SmartDoc QA

Download

The dataset has a size of 13GB and is now hosted on Zenodo at the following URL:

Citation

Nibal Nayef, Muhammad Muzzamil Luqman, Sophea Prum, Sebastien Eskenazi, Joseph Chazalon, Jean-Marc Ogier: “SmartDoc-QA: A Dataset for Quality Assessment of Smartphone Captured Document Images - Single and Multiple Distortions”, Proceedings of the sixth international workshop on Camera Based Document Analysis and Recognition (CBDAR), 2015.

Description

Modern smartphones have a revolutionary impact on the way people digitize the paper documents. The wide ownership of smartphones and their ease of use for digitizing paper documents has resulted into massive amount of imagery data of digitized paper documents. The goal of digitizing the paper documents is not only to archive them for sharing but also, most of the times, to process them by automated document image processing systems. The latter extracts the content of the document images for recognizing it, indexing it, verifying it, comparing it with a database etc. However, it is a known fact that the cameras of the smartphones are optimized for capturing natural scene images. Taking a simple photo of a paper document does not ensure that its content would be exploitable by automated document image processing systems. This could happen because of the light conditions, the resolution of the image, the camera noise, the perspective distortion, the physical distortions (folds etc.) of the paper, the out-of-focus blur and/or the motion blur during capture. To ensure that the content of a captured document image is exploitable by automated systems, it is important to automatically assess the quality of a captured document image in real-time. Otherwise most of the times it is not possible to re-capture the document image later on, because the original document is not available anymore. Assessing the quality of a captured document image is also required in situations where the captured document images are to-be transmitted for further processing.

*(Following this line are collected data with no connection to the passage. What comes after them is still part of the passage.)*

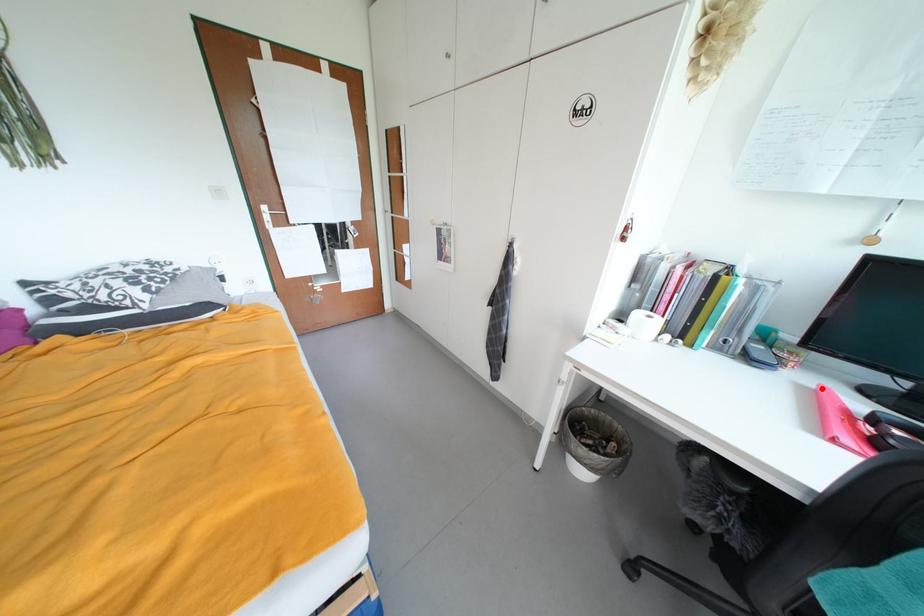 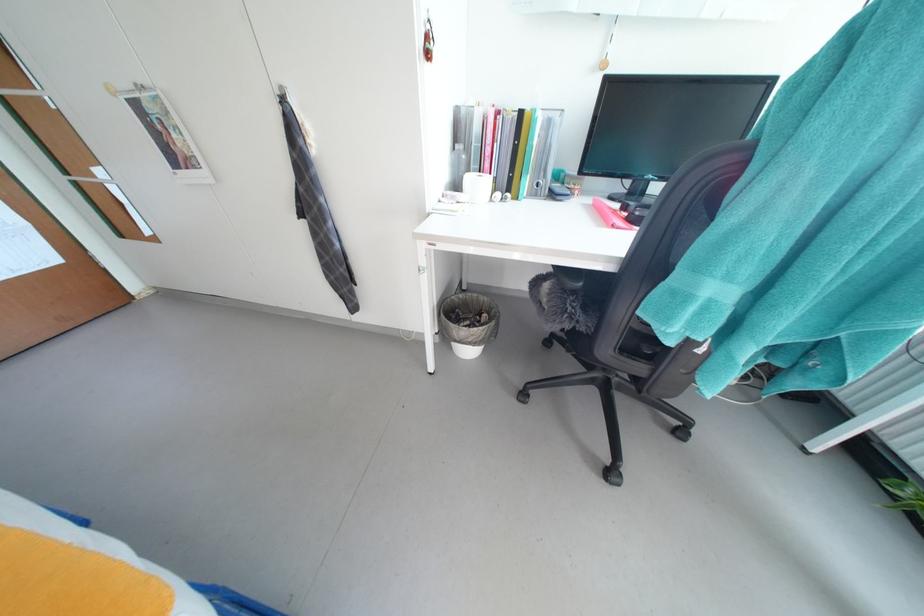 Find the pixel in the second image that matches the highlighted location in the first image.

(599, 204) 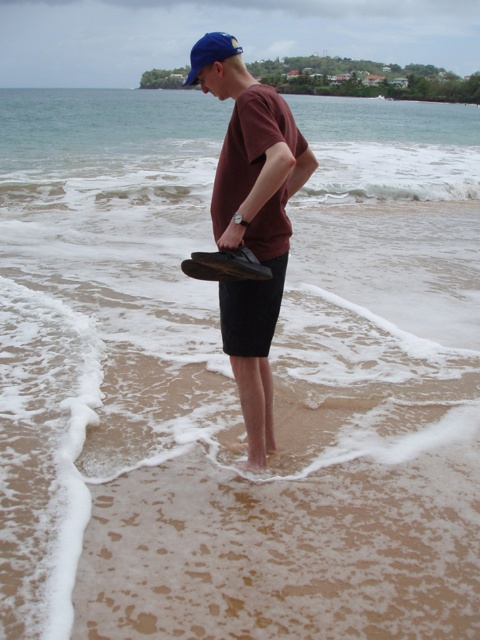 Question: Is matte black shoe at center positioned before blue fabric baseball cap at upper center?

Choices:
 (A) yes
 (B) no

Answer: (A)

Question: Does matte black shoe at center appear on the right side of blue fabric baseball cap at upper center?

Choices:
 (A) yes
 (B) no

Answer: (A)

Question: Where is matte black shoe at center located in relation to blue fabric baseball cap at upper center in the image?

Choices:
 (A) right
 (B) left

Answer: (A)

Question: Which object appears closest to the camera in this image?

Choices:
 (A) matte black shoe at center
 (B) blue fabric baseball cap at upper center

Answer: (A)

The quality assessment step is an important part of both the acquisition and the digitization processes. Assessing document quality could aid users during the capture process or help improve image enhancement methods after a document has been captured. Current state-of-the-art works lack databases in the field of document image quality assessment.

In order to provide a baseline benchmark for quality assessment methods for mobile captured documents, we present a database for quality assessment that contains both single- and multiply-distorted document images.

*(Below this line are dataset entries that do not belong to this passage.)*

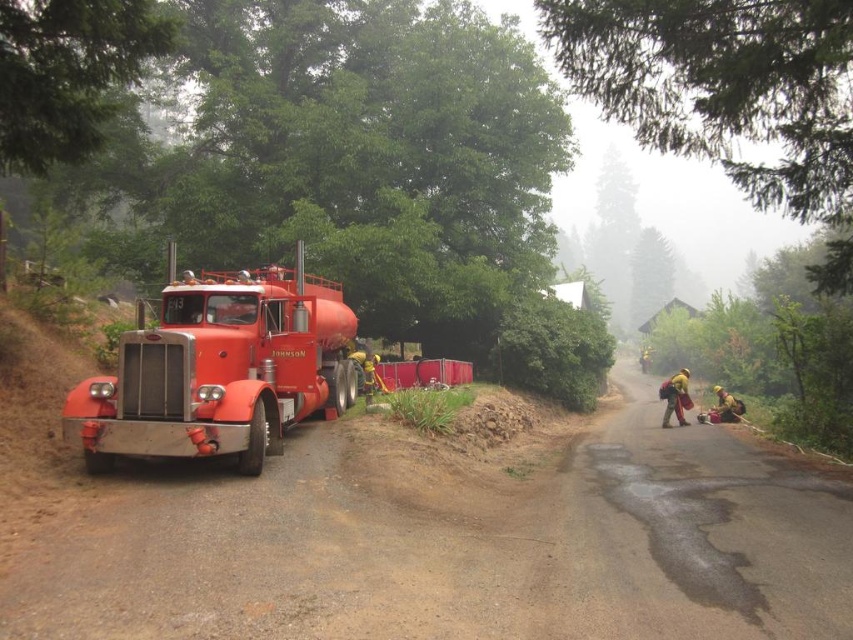 Question: Is the position of shiny red tanker truck at left more distant than that of yellow fabric backpack at lower right?

Choices:
 (A) yes
 (B) no

Answer: (B)

Question: Can you confirm if shiny red tanker truck at left is positioned to the left of yellow fireproof suit at lower right?

Choices:
 (A) yes
 (B) no

Answer: (A)

Question: Which point is closer to the camera taking this photo?

Choices:
 (A) (305, 364)
 (B) (94, 588)
 (C) (720, 420)
 (D) (679, 412)

Answer: (B)

Question: Which of the following is the farthest from the observer?

Choices:
 (A) (312, 512)
 (B) (660, 387)
 (C) (189, 308)
 (D) (701, 420)

Answer: (B)

Question: Estimate the real-world distances between objects in this image. Which object is closer to the shiny red tanker truck at left?

Choices:
 (A) yellow fireproof suit at lower right
 (B) dirt track at left

Answer: (B)

Question: Is dirt track at left to the left of yellow fireproof suit at lower right from the viewer's perspective?

Choices:
 (A) yes
 (B) no

Answer: (A)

Exemple 3 — Magnified view of blurry document

The proposed dataset could be used for benchmarking quality assessment methods by the objective measure of OCR accuracy, and could be also used to benchmark quality enhancement methods. There are three types of documents in the dataset: modern documents, old administrative letters and receipts.

The document images of the dataset are captured under varying capture conditions (light, different types of blur and perspective angles). This causes geometric and photometric distortions that hinder the OCR process.

The ground truth of the dataset set images consists of the text transcriptions of the documents, the OCR results of the captured documents and the values of the different capture parameters used for each image.